The store, Klein says, represents the emerging sophistication of Detroit as a place for new ways of thinking about food, agriculture and doing business.

“We hope to help inspire and empower people to take control of the physical landscape in ways that are good for the community,” says store employee and food activist Jen Rusciano.

Looking around DFG headquarters, Klein is reminded “of the power landscape holds in perpetuating positive change and a connection to our environment.”

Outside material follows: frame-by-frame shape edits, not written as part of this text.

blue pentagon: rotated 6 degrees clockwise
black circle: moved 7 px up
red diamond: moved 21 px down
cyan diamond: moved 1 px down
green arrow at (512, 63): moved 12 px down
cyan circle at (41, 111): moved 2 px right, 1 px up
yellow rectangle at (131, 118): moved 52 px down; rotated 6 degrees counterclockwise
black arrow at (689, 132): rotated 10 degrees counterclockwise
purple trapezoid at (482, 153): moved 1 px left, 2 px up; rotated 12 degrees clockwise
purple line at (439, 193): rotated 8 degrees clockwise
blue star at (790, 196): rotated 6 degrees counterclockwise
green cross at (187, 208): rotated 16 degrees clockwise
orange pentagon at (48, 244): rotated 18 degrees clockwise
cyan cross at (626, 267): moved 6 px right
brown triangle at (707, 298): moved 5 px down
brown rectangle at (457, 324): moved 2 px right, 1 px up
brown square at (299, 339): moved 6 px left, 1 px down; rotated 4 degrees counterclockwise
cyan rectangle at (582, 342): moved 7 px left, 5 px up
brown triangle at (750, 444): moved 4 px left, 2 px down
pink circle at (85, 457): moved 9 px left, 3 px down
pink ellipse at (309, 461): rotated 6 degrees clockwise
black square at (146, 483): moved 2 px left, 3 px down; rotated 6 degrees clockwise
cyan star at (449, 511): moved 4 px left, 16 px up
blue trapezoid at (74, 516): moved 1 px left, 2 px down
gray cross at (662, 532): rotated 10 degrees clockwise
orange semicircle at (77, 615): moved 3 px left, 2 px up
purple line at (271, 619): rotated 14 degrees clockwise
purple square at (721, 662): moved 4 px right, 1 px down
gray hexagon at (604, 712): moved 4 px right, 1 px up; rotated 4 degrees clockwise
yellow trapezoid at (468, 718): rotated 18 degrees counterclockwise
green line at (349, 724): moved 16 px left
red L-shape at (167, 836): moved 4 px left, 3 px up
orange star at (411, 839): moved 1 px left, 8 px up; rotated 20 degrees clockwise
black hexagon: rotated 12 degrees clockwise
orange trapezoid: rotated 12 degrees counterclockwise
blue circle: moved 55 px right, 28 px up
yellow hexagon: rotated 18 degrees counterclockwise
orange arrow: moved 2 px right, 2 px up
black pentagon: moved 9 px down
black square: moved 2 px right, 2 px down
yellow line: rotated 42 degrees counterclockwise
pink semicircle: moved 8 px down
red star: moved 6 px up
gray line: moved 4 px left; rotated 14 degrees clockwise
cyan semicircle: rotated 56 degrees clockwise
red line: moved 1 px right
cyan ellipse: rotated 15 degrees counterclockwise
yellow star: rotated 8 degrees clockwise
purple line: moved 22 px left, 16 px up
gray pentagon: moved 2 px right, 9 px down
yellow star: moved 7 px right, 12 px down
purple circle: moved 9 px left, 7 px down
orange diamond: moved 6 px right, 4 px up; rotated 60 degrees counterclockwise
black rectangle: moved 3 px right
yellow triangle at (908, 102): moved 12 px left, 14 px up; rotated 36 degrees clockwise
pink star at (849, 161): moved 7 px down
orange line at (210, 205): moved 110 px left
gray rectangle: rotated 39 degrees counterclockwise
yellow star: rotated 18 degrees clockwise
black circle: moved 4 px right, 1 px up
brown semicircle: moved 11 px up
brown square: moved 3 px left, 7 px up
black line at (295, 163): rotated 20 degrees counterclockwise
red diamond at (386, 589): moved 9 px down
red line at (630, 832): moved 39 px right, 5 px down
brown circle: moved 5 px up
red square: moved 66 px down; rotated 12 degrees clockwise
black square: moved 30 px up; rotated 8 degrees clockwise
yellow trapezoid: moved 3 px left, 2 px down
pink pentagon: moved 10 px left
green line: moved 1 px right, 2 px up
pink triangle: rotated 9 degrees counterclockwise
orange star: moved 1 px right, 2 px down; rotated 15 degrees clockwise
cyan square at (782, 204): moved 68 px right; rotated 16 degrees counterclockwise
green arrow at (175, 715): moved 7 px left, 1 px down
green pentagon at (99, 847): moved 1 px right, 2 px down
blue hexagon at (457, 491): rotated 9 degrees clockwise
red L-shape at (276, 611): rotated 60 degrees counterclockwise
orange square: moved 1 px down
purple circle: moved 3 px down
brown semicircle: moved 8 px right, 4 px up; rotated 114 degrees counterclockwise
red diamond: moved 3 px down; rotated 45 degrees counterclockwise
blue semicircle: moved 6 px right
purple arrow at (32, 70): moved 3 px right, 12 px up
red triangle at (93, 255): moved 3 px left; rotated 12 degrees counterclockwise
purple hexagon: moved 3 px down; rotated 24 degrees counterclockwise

As Koller puts it, “DFG is a step up for the urban farming movement in the city.”

Fun & Learning

DFG plans to empower the community through education and entertainment.  It will kick off its “Straw Bale Sessions” on Monday, Oct. 15. Straw Bale Sessions feature live music on the store’s Straw Bale stage. Holly Golightly and the Brokeoffs will be the featured act. Contact the store for more details or check out www.facebook.com/detroitfarmandgarden or detroitfarmandgarden.com.

DFG also offers a variety of classes for the budding urban (or suburban) farmer.  On Sunday, Oct. 21, from 1:30-3:30 p.m. at DFG, check out “The People’s Pickles” from local pickler Blair Nosan, founder of Suddenly Sauer. The fermentation class will teach you how to brine and kraut your way to delicious preserved vegetables.